Court of Appeals of Indiana

September 28, 2017

Hamilton Southeastern Utilities, Inc., Appellant-Petitioner,
Indiana Utility Regulatory Commission; Indiana Office of Utility Consumer Counselor; and Apartment Association of Indiana, Inc., Appellees-Respondents/Statutory Parties and Intervenors.

         Appeal from the Indiana Utility Regulatory Commission The Honorable Aaron A. Schmoll, Senior Administrative Law Judge Trial Court Cause No. 44683

          FOR APPELLANT Randolph L. Seger Brian W. Welch Michael T. Griffiths Bingham Greenebaum Doll, LLP Indianapolis, Indiana.

          ATTORNEYS FOR APPELLEES William Fine Daniel M. LeVay Scott C. Franson Abby Gray Indiana Office of Utility Consumer Counselor Indianapolis, Indiana Beth E. Heline Jeremy Comeau Patricia C. McMath Indiana Utility Regulatory Commission Indianapolis, Indiana.

          RILEY, JUDGE


         [¶1] Appellant/Cross-Appellee-Petitioner, Hamilton Southeastern Utilities, Inc. (HSE), appeals the Order of the Indiana Utility Regulatory Commission (Commission), in which the Commission authorized a 1.17% increase in HSE's rate for sewer utility service.

         [¶2] We affirm in part, reverse in part, and remand.


         [¶3] HSE raises six issues on appeal, which we consolidate and restate as the following two issues:

(1) Whether the Commission erred by excluding certain expenses from the calculation of HSE's utility rate; and
(2) Whether the Commission erred by approving an excessive system development charge in one of HSE's service areas.
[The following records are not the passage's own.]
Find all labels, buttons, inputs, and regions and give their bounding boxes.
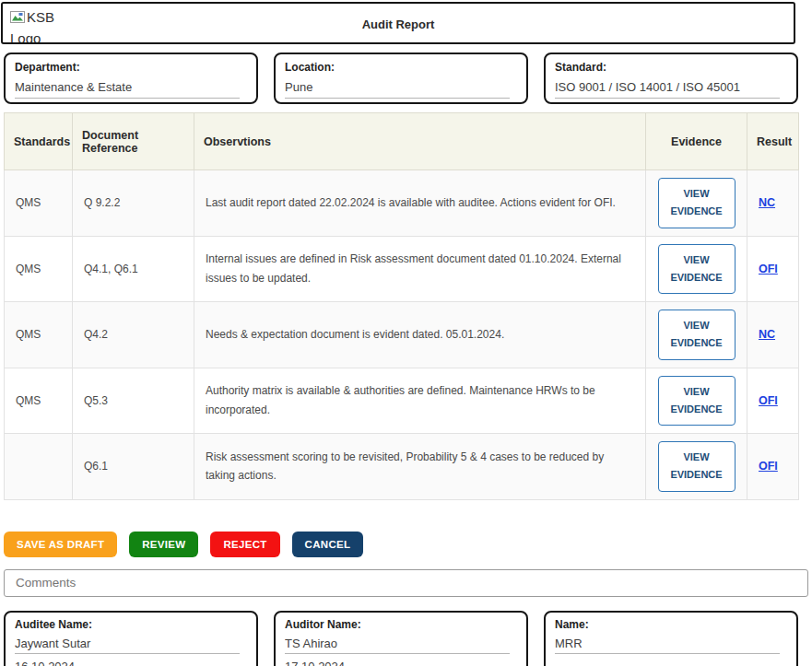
result-cell: NC — [747, 170, 799, 237]
doc-ref-cell: Q6.1 — [73, 434, 194, 500]
auditee-date-input[interactable] — [15, 658, 240, 666]
doc-ref-cell: Q4.1, Q6.1 — [73, 236, 194, 302]
info-fields-row: Department: Location: Standard: — [4, 53, 798, 104]
auditor-signature-box: Auditor Name: — [274, 611, 528, 666]
name-label: Name: — [555, 618, 787, 631]
evidence-cell: VIEW EVIDENCE — [646, 302, 747, 368]
department-field: Department: — [4, 53, 258, 104]
table-header-row: Standards Document Reference Observtions… — [5, 113, 799, 170]
department-label: Department: — [15, 61, 247, 74]
audit-row: QMS Q4.2 Needs & expectation document is… — [5, 302, 799, 368]
save-as-draft-button[interactable]: SAVE AS DRAFT — [4, 532, 117, 557]
view-evidence-button[interactable]: VIEW EVIDENCE — [658, 178, 736, 228]
view-evidence-button[interactable]: VIEW EVIDENCE — [658, 441, 736, 492]
result-cell: OFI — [747, 434, 799, 500]
standard-field: Standard: — [544, 53, 798, 104]
audit-row: Q6.1 Risk assessment scoring to be revis… — [5, 434, 799, 500]
observation-cell: Last audit report dated 22.02.2024 is av… — [194, 170, 646, 237]
evidence-cell: VIEW EVIDENCE — [646, 236, 747, 302]
audit-table: Standards Document Reference Observtions… — [4, 112, 799, 500]
result-cell: NC — [747, 302, 799, 368]
evidence-cell: VIEW EVIDENCE — [646, 368, 747, 434]
standards-cell — [5, 434, 73, 500]
evidence-cell: VIEW EVIDENCE — [646, 170, 747, 237]
result-link[interactable]: OFI — [759, 460, 778, 473]
observation-cell: Authority matrix is available & authorit… — [194, 368, 646, 434]
audit-row: QMS Q5.3 Authority matrix is available &… — [5, 368, 799, 434]
report-header: KSB Logo Audit Report — [1, 2, 795, 44]
doc-ref-cell: Q 9.2.2 — [73, 170, 194, 237]
signatures-row: Auditee Name: Auditor Name: Name: — [4, 611, 798, 666]
auditor-name-label: Auditor Name: — [285, 618, 517, 631]
name-input[interactable] — [555, 635, 780, 654]
auditee-signature-box: Auditee Name: — [4, 611, 258, 666]
standards-cell: QMS — [5, 368, 73, 434]
comments-input[interactable] — [4, 569, 808, 597]
observation-cell: Needs & expectation document is evident … — [194, 302, 646, 368]
observation-cell: Internal issues are defined in Risk asse… — [194, 236, 646, 302]
action-buttons-row: SAVE AS DRAFT REVIEW REJECT CANCEL — [4, 532, 812, 557]
result-link[interactable]: NC — [759, 328, 775, 341]
location-input[interactable] — [285, 78, 510, 99]
standards-cell: QMS — [5, 302, 73, 368]
result-link[interactable]: OFI — [759, 394, 778, 407]
result-link[interactable]: OFI — [759, 263, 778, 275]
location-label: Location: — [285, 61, 517, 74]
cancel-button[interactable]: CANCEL — [292, 532, 364, 557]
column-header-observations: Observtions — [194, 113, 646, 170]
reject-button[interactable]: REJECT — [210, 532, 279, 557]
standard-label: Standard: — [555, 61, 787, 74]
evidence-cell: VIEW EVIDENCE — [646, 434, 747, 500]
result-link[interactable]: NC — [759, 196, 775, 209]
column-header-evidence: Evidence — [646, 113, 747, 170]
column-header-result: Result — [747, 113, 799, 170]
auditor-date-input[interactable] — [285, 658, 510, 666]
location-field: Location: — [274, 53, 528, 104]
view-evidence-button[interactable]: VIEW EVIDENCE — [658, 376, 736, 426]
result-cell: OFI — [747, 368, 799, 434]
doc-ref-cell: Q5.3 — [73, 368, 194, 434]
column-header-standards: Standards — [5, 113, 73, 170]
name-signature-box: Name: — [544, 611, 798, 666]
page-title: Audit Report — [3, 18, 794, 31]
review-button[interactable]: REVIEW — [129, 532, 198, 557]
name-date-input[interactable] — [555, 658, 780, 666]
column-header-document-reference: Document Reference — [73, 113, 194, 170]
view-evidence-button[interactable]: VIEW EVIDENCE — [658, 244, 736, 295]
audit-row: QMS Q 9.2.2 Last audit report dated 22.0… — [5, 170, 799, 237]
auditor-name-input[interactable] — [285, 635, 510, 654]
auditee-name-input[interactable] — [15, 635, 240, 654]
auditee-name-label: Auditee Name: — [15, 618, 247, 631]
department-input[interactable] — [15, 78, 240, 99]
view-evidence-button[interactable]: VIEW EVIDENCE — [658, 310, 736, 360]
standards-cell: QMS — [5, 236, 73, 302]
standard-input[interactable] — [555, 78, 780, 99]
observation-cell: Risk assessment scoring to be revisited,… — [194, 434, 646, 500]
audit-row: QMS Q4.1, Q6.1 Internal issues are defin… — [5, 236, 799, 302]
standards-cell: QMS — [5, 170, 73, 237]
result-cell: OFI — [747, 236, 799, 302]
doc-ref-cell: Q4.2 — [73, 302, 194, 368]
         [¶4] On cross-appeal, Appellee/Cross-Appellant-Respondent, the Indiana Office of Utility Consumer Counselor (OUCC), raises one additional issue, which we restate as: Whether the Commission erred by including income tax liability in its calculation of HSE's utility rate.
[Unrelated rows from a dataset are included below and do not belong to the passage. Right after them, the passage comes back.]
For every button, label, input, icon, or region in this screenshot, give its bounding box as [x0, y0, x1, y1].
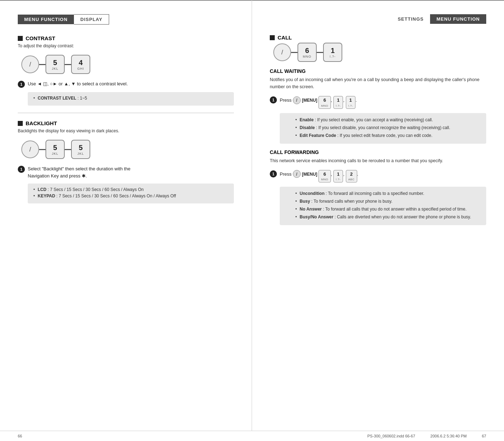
left-header: MENU FUNCTION DISPLAY — [18, 14, 234, 25]
call-forwarding-step-text: Press / [MENU] 6MNO, 1!.?-, 2ABC. — [280, 170, 358, 183]
separator-1 — [18, 113, 234, 113]
backlight-step: 1 Select "Backlight" then select the dur… — [18, 165, 234, 179]
cw-enable-item: Enable : If you select enable, you can a… — [295, 117, 481, 123]
settings-label: SETTINGS — [391, 14, 430, 24]
backlight-info-box: LCD : 7 Secs / 15 Secs / 30 Secs / 60 Se… — [28, 184, 234, 203]
left-page-num: 66 — [18, 434, 22, 438]
cf-key-2: 2ABC — [346, 170, 357, 183]
cw-key-1b: 1!.?- — [346, 96, 356, 109]
cf-slash-icon: / — [293, 170, 301, 178]
page-footer: 66 PS-300_060602.indd 66-67 2006.6.2 5:3… — [0, 431, 504, 441]
contrast-title: CONTRAST — [18, 35, 234, 41]
call-forwarding-info-box: Uncondition : To forward all incoming ca… — [280, 187, 486, 225]
connector6 — [317, 52, 323, 53]
key-5-jkl-backlight-2: 5 JKL — [71, 140, 90, 159]
contrast-step-text: Use ◄ ◫, ○► or ▲, ▼ to select a contrast… — [28, 80, 128, 87]
step-circle-1: 1 — [18, 81, 25, 88]
cw-disable-item: Disable : If you select disable, you can… — [295, 124, 481, 131]
backlight-title: BACKLIGHT — [18, 120, 234, 126]
cf-busy-no-answer-item: Busy/No Answer : Calls are diverted when… — [295, 214, 481, 220]
cf-key-1: 1!.?- — [333, 170, 343, 183]
slash-key-contrast: / — [21, 55, 39, 73]
cf-step-circle: 1 — [270, 170, 277, 177]
right-header-tab: MENU FUNCTION — [430, 14, 486, 24]
contrast-info-box: CONTRAST LEVEL : 1~5 — [28, 92, 234, 106]
cw-menu-key: [MENU] — [302, 97, 317, 103]
cf-key-6: 6MNO — [318, 170, 331, 183]
cw-key-6: 6MNO — [318, 96, 331, 109]
backlight-lcd-item: LCD : 7 Secs / 15 Secs / 30 Secs / 60 Se… — [33, 187, 228, 192]
left-header-tab2: DISPLAY — [74, 14, 109, 25]
backlight-keypad-item: KEYPAD : 7 Secs / 15 Secs / 30 Secs / 60… — [33, 193, 228, 198]
cf-uncondition-item: Uncondition : To forward all incoming ca… — [295, 190, 481, 197]
connector4 — [65, 149, 71, 150]
call-waiting-list: Enable : If you select enable, you can a… — [295, 117, 481, 139]
key-5-jkl-contrast: 5 JKL — [45, 55, 65, 74]
cf-busy-item: Busy : To forward calls when your phone … — [295, 198, 481, 204]
right-page-num: 67 — [482, 434, 486, 438]
footer-file-info: PS-300_060602.indd 66-67 2006.6.2 5:36:4… — [367, 434, 486, 438]
call-key-diagram: / 6 MNO 1 !.?- — [273, 43, 486, 62]
contrast-info-list: CONTRAST LEVEL : 1~5 — [33, 96, 228, 101]
backlight-key-diagram: / 5 JKL 5 JKL — [21, 140, 234, 159]
connector1 — [39, 64, 45, 65]
right-header: SETTINGS MENU FUNCTION — [270, 14, 486, 24]
cf-no-answer-item: No Answer : To forward all calls that yo… — [295, 206, 481, 212]
left-header-tab1: MENU FUNCTION — [18, 15, 74, 24]
slash-key-call: / — [273, 43, 291, 61]
call-waiting-desc: Notifies you of an incoming call when yo… — [270, 76, 486, 90]
right-page: SETTINGS MENU FUNCTION CALL / 6 MNO 1 !.… — [252, 0, 504, 431]
connector3 — [39, 149, 45, 150]
backlight-step-text: Select "Backlight" then select the durat… — [28, 165, 130, 179]
call-forwarding-list: Uncondition : To forward all incoming ca… — [295, 190, 481, 220]
cf-menu-key: [MENU] — [302, 171, 317, 177]
left-page: MENU FUNCTION DISPLAY CONTRAST To adjust… — [0, 0, 252, 431]
step-circle-2: 1 — [18, 166, 25, 173]
connector5 — [291, 52, 297, 53]
call-forwarding-desc: This network service enables incoming ca… — [270, 157, 486, 164]
call-title: CALL — [270, 34, 486, 41]
cw-edit-item: Edit Feature Code : If you select edit f… — [295, 132, 481, 139]
backlight-square-icon — [18, 121, 23, 126]
backlight-info-list: LCD : 7 Secs / 15 Secs / 30 Secs / 60 Se… — [33, 187, 228, 198]
backlight-desc: Backlights the display for easy viewing … — [18, 128, 234, 133]
cw-step-circle: 1 — [270, 96, 277, 103]
slash-key-backlight: / — [21, 140, 39, 158]
call-waiting-info-box: Enable : If you select enable, you can a… — [280, 113, 486, 144]
call-forwarding-title: CALL FORWARDING — [270, 149, 486, 155]
call-waiting-step-text: Press / [MENU] 6MNO, 1!.?-, 1!.?-. — [280, 96, 357, 109]
contrast-square-icon — [18, 36, 23, 41]
connector2 — [65, 64, 71, 65]
key-5-jkl-backlight-1: 5 JKL — [45, 140, 65, 159]
contrast-key-diagram: / 5 JKL 4 GHI — [21, 55, 234, 74]
contrast-info-item: CONTRAST LEVEL : 1~5 — [33, 96, 228, 101]
call-waiting-step: 1 Press / [MENU] 6MNO, 1!.?-, 1!.?-. — [270, 96, 486, 109]
key-6-mno: 6 MNO — [297, 43, 317, 62]
key-1-punct: 1 !.?- — [323, 43, 342, 62]
contrast-desc: To adjust the display contrast: — [18, 43, 234, 48]
call-forwarding-step: 1 Press / [MENU] 6MNO, 1!.?-, 2ABC. — [270, 170, 486, 183]
contrast-step: 1 Use ◄ ◫, ○► or ▲, ▼ to select a contra… — [18, 80, 234, 88]
call-waiting-title: CALL WAITING — [270, 68, 486, 74]
cw-slash-icon: / — [293, 96, 301, 104]
cw-key-1a: 1!.?- — [333, 96, 343, 109]
call-square-icon — [270, 35, 275, 40]
footer-left: 66 — [18, 434, 22, 438]
key-4-ghi: 4 GHI — [71, 55, 90, 74]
         [¶5] HSE was founded in 1988 and is a for-profit public utility that provides "sewage collections and treatment services." (HSE Exh. 4-Non-Conf. Exh. Vol. II, p. 5). HSE "is the largest investor owned sewer utility in" Indiana and currently serves more than 20, 000 customers in Hamilton County, Indiana. (OUCC Exh. 2-Non-Conf. Exh. Vol. IV, p. 57). As a public utility, HSE is subject to regulation by the Commission.
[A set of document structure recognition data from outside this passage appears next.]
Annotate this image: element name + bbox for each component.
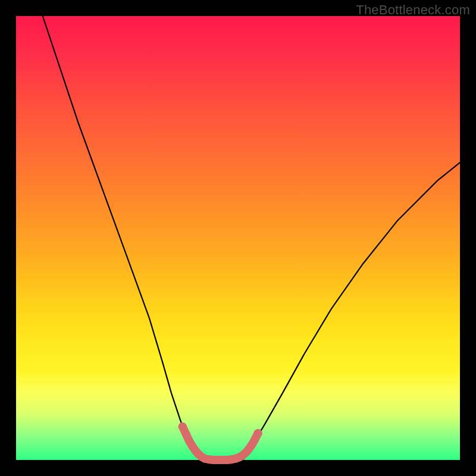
optimum-markers (178, 422, 262, 464)
optimum-marker-dot (178, 422, 187, 431)
plot-area (16, 16, 460, 460)
optimum-marker-dot (254, 429, 262, 437)
curve-layer (16, 16, 460, 460)
bottleneck-curve (43, 16, 460, 460)
bottleneck-curve-path (43, 16, 460, 460)
chart-frame: TheBottleneck.com (0, 0, 476, 476)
         [¶6] Since its inception, HSE has relied on an affiliate company, Sanitary Management & Engineering Company, Inc. (SAMCO), to carry out the operation, maintenance, and engineering functions of HSE's sewage operations. HSE and SAMCO are governed by the same set of board members and have the same shareholders. HSE itself has only seven full-time employees to perform management and billing tasks. HSE and SAMCO operate pursuant to a Utility Services Agreement, which has been filed with the Commission as required by statute for affiliate contracts. Under the Utility Services Agreement, SAMCO bills HSE an hourly rate for services, which rates are annually negotiated by HSE and SAMCO. The Utility Services Agreement also provides that SAMCO is entitled to a 10% management fee for procuring equipment, supplies, and subcontractors on behalf of HSE. In addition to HSE, SAMCO services nineteen other clients. However, maintaining and operating HSE's sewage system comprises approximately 50% to 60% of SAMCO's business, and some SAMCO employees spend all of their time working on HSE's system.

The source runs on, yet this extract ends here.